The company claims the Veye Chest software can be integrated with a hospital’s existing reading and reporting software. We can infer this means an EMR/EHR system or database, though it is unclear if the software is compatible with all brands such as EPIC EHR.

The software can purportedly detect the the presence or signs of pulmonary nodules in CT scans of a patient’s lungs. This may help radiologists discern if the nodules are a threat to the patient’s health, and possibly if they are malignant.

Veye Chest displays a text description of its findings along with an annotated image of the lungs. The indicator annotations and text to diagnose the patient more accurately and record the size of the pulmonary nodules throughout treatment.

Below is an image from Aidence that shows what the software could display on a doctor’s computer screen:

Image showing what a radiologist using Veye Chest might see on their computer screen
Image showing what a radiologist using Veye Chest might see on their computer screen

The Veye Chest software has received the CE marking, which is a certification indicating conformity with the standards of the European Economic Area. The company does not list any case studies regarding the software’s performance with clients, but the CE certification does approve the software’s use across the European Union.

Aidence’s listed clientele consists largely of hospitals in the Netherlands, which includes Albert Schweitzer Hospital and Tergooi Hospital.

Mark-Jane Harte is co-founder and CEO at Aidence. He holds a master’s degree in Computer Science from Eindhoven Institute of Technology. Prior to working at Aidence, Harte served as co-founder and CTO for smaller Dutch marketing and tech firms.

Monitoring Surgery

Monitoring surgery is a use case for which several machine vision applications may be applicable. As such with oncology and radiology, machine vision software could be used to track the progress of surgery.

Some vendors may offer software that recommends a step by step surgical procedure when it detects when the surgeon has completed a step. Others may monitor the surgery for patient vital signs or adherence to the hospital’s best practices. Conditions could include blood loss, blood sugar levels, heart rate, and blood oxygen levels.

Gauss offers their iPad software Triton, which they claim can help physicians keep track of patient blood loss using machine vision.

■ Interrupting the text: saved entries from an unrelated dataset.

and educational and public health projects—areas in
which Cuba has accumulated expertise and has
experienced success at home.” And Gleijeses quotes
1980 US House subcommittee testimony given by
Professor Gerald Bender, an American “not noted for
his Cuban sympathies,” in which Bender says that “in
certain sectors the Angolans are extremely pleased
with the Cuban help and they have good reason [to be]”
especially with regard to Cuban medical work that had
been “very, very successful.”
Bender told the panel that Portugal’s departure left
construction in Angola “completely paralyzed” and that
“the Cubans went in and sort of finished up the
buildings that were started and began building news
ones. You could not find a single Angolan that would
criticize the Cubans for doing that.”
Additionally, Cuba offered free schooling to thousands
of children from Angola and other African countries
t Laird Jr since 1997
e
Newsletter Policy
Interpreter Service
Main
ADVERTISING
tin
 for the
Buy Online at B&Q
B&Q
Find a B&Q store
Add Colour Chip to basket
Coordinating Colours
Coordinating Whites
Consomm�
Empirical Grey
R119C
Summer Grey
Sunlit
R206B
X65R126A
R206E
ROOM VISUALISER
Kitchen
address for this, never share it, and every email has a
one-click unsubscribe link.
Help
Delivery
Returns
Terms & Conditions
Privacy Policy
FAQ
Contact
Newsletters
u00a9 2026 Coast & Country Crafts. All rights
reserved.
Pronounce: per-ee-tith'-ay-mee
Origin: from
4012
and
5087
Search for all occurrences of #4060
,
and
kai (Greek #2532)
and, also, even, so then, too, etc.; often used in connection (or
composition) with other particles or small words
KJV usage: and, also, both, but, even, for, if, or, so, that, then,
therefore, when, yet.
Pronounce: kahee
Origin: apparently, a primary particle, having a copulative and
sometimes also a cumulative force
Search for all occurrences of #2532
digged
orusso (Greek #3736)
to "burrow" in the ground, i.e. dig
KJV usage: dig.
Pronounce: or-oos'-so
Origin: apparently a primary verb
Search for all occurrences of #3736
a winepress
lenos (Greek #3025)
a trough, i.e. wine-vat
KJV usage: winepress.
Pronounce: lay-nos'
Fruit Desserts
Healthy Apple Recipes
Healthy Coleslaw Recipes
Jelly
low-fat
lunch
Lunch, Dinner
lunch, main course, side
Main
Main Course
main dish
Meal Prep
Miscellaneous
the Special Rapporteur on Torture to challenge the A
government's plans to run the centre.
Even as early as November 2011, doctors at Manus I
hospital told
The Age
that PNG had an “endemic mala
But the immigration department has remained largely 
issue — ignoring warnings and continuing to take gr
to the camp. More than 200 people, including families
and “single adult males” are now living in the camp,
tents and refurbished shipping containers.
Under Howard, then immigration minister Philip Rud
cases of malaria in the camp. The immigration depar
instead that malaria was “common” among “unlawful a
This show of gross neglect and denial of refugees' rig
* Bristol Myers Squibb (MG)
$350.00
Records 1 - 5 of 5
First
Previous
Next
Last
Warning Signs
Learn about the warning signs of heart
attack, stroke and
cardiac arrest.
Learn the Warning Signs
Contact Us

Physicians can purportedly point the iPad’s camera at used surgical sponges so that it can measure the patient’s blood loss and the rate at which they are losing blood. In order to determine these factors accurately, Gauss likely trained the machine learning model behind Triton on millions of images of surgical sponges with various amounts of blood on them. The algorithm could then discern the images that correlate to higher rates of blood loss.

A surgeon could then hold up a blood sponge to the Triton enabled iPad, and the software would determine how much blood is present on the sponge. The software purportedly uses this information to determine how much blood the patient has lost before or during a surgery. It is unclear how Gauss’ machine learning model determines blood loss amount and blood loss rate.

Below is a short demonstrational video on how Triton works:

Gauss does not display its marquee clients on its website, but the Triton software has been approved by the FDA. The company raised $51.5 million in venture capital and is backed by Softbank Ventures Korea and Polaris Partners.

Gauss’ website cites an independent study on the Triton software as reported in the American Journal of Perinatology. The study compared the software to surgeons’ ability to discern how much blood loss occurred within C-section patients across 2,781 participants. The study states that Triton identified signification hemorrhages in the patients more frequently than the surgeons’ estimates.

Surgeons used less of the blood product on patients with C-sections involving Triton than for those without Triton. C-section patients where the physician used triton were also able to leave the hospital earlier than those with traditional C-section procedures.

Siddarth Satish is the CEO and a co-founder of Gauss. He holds a master’s degree in Bioengineering from Berkley. Satish was also part of a fellowship at Stanford for surgical simulations.